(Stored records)
=== Begin Enclosure ===

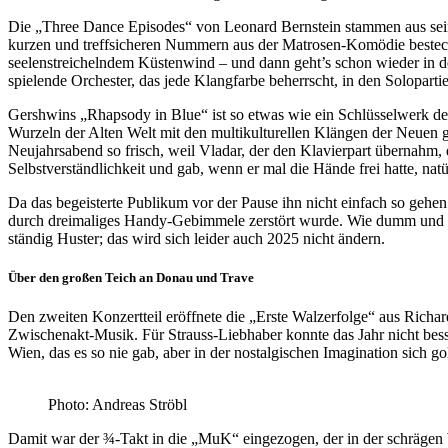
Die „Three Dance Episodes“ von Leonard Bernstein stammen aus sei
kurzen und treffsicheren Nummern aus der Matrosen-Komödie bestech
seelenstreichelndem Küstenwind – und dann geht’s schon wieder in d
spielende Orchester, das jede Klangfarbe beherrscht, in den Soloparti
Gershwins „Rhapsody in Blue“ ist so etwas wie ein Schlüsselwerk de
Wurzeln der Alten Welt mit den multikulturellen Klängen der Neuen
Neujahrsabend so frisch, weil Vladar, der den Klavierpart übernahm,
Selbstverständlichkeit und gab, wenn er mal die Hände frei hatte, natü
Da das begeisterte Publikum vor der Pause ihn nicht einfach so gehe
durch dreimaliges Handy-Gebimmele zerstört wurde. Wie dumm und i
ständig Huster; das wird sich leider auch 2025 nicht ändern.
Über den großen Teich an Donau und Trave
Den zweiten Konzertteil eröffnete die „Erste Walzerfolge“ aus Richard
Zwischenakt-Musik. Für Strauss-Liebhaber konnte das Jahr nicht besse
Wien, das es so nie gab, aber in der nostalgischen Imagination sich go
Photo: Andreas Ströbl
Damit war der ¾-Takt in die „MuK“ eingezogen, der in der schrägen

=== End Enclosure ===

Print exactly the stretch of lines beginning with the one that holds "Neujahrsabend so frisch, weil" and ending at the last line above.

Neujahrsabend so frisch, weil Vladar, der den Klavierpart übernahm,
Selbstverständlichkeit und gab, wenn er mal die Hände frei hatte, natü
Da das begeisterte Publikum vor der Pause ihn nicht einfach so gehe
durch dreimaliges Handy-Gebimmele zerstört wurde. Wie dumm und i
ständig Huster; das wird sich leider auch 2025 nicht ändern.
Über den großen Teich an Donau und Trave
Den zweiten Konzertteil eröffnete die „Erste Walzerfolge“ aus Richard
Zwischenakt-Musik. Für Strauss-Liebhaber konnte das Jahr nicht besse
Wien, das es so nie gab, aber in der nostalgischen Imagination sich go
Photo: Andreas Ströbl
Damit war der ¾-Takt in die „MuK“ eingezogen, der in der schrägen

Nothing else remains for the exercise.